Saved entries

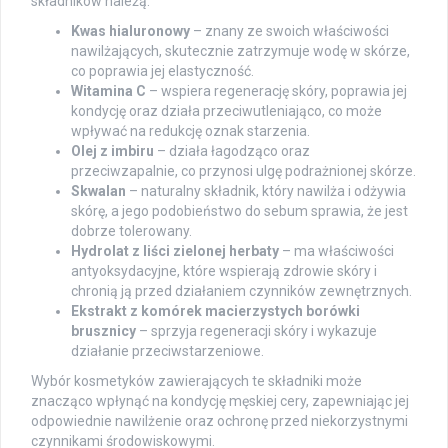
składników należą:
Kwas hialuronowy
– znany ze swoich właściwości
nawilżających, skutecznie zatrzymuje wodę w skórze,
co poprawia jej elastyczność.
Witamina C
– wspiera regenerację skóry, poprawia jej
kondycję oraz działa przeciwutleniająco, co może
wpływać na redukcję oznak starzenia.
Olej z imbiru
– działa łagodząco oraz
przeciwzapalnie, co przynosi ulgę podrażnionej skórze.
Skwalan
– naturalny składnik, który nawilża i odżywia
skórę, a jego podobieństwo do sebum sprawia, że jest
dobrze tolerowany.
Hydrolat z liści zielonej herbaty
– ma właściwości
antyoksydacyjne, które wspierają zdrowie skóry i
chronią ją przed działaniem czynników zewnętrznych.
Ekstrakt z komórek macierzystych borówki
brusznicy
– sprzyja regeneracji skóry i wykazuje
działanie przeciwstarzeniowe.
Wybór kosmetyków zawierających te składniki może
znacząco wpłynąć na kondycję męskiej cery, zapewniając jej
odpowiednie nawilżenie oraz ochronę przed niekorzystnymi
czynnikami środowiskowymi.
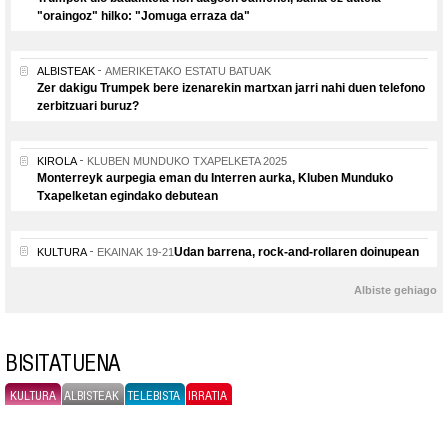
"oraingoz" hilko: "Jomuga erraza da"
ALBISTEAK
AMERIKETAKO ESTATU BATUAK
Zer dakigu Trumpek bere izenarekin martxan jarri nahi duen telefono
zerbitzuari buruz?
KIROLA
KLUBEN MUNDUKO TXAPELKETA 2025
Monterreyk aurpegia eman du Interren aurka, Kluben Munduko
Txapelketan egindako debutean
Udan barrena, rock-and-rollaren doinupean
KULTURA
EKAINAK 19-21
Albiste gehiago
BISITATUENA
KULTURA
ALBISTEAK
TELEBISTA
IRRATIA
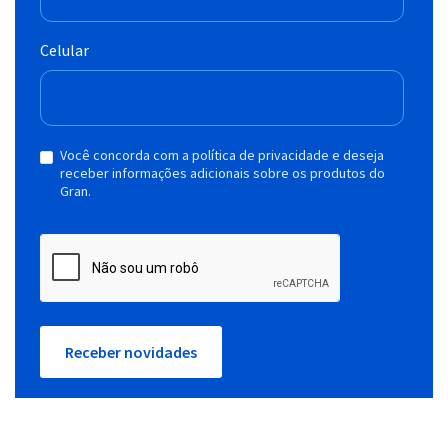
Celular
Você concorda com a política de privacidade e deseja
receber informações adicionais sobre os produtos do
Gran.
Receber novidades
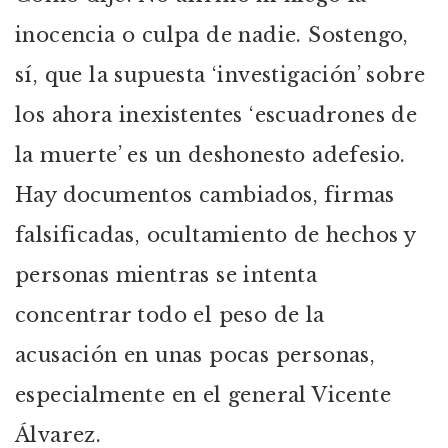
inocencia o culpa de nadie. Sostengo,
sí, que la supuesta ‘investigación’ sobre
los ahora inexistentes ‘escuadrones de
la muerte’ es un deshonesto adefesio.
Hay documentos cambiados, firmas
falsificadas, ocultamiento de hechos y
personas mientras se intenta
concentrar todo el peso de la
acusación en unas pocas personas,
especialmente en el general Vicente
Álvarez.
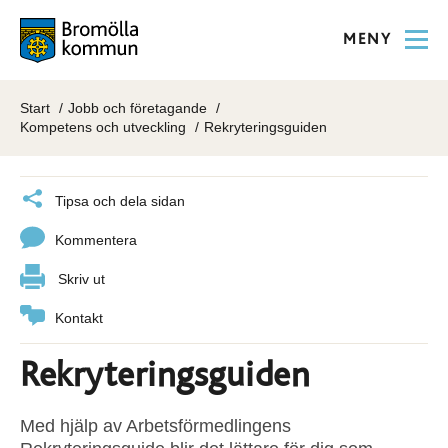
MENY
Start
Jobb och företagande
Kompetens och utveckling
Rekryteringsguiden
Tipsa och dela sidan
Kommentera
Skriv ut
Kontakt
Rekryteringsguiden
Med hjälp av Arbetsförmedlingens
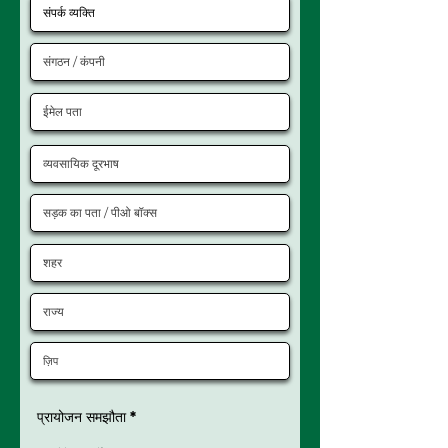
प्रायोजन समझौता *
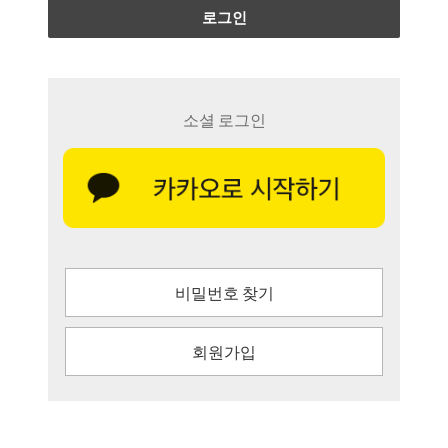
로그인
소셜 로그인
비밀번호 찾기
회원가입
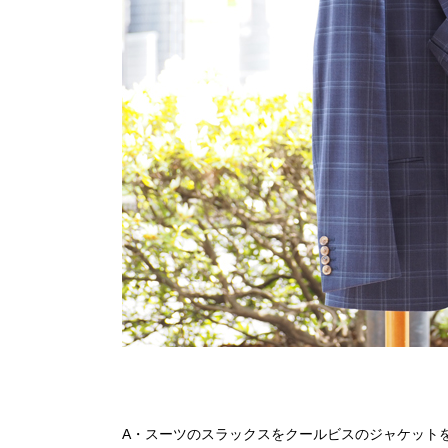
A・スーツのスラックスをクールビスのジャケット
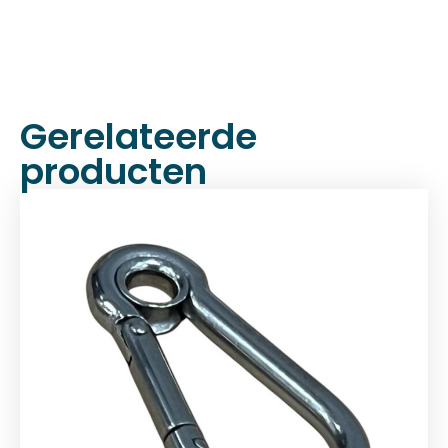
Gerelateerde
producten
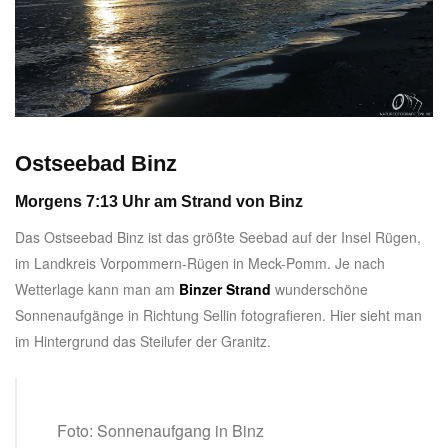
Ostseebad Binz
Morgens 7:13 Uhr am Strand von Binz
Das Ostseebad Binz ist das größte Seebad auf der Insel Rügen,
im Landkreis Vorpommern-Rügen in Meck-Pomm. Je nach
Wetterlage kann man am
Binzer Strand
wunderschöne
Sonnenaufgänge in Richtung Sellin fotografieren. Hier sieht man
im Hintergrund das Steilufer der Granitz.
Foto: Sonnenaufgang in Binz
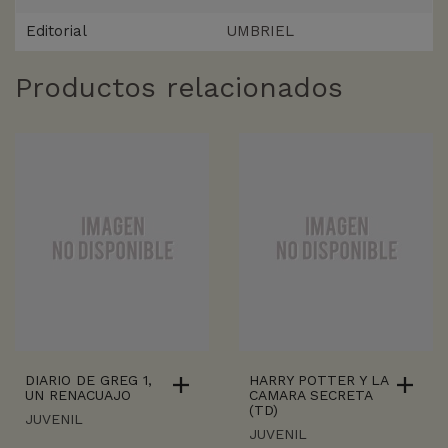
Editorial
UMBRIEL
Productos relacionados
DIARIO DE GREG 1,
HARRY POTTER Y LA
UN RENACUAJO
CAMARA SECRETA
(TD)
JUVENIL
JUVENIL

▶ Action item
Lines above containing "oraz": how many? Reply with the number only.

▶ Solved exercise
3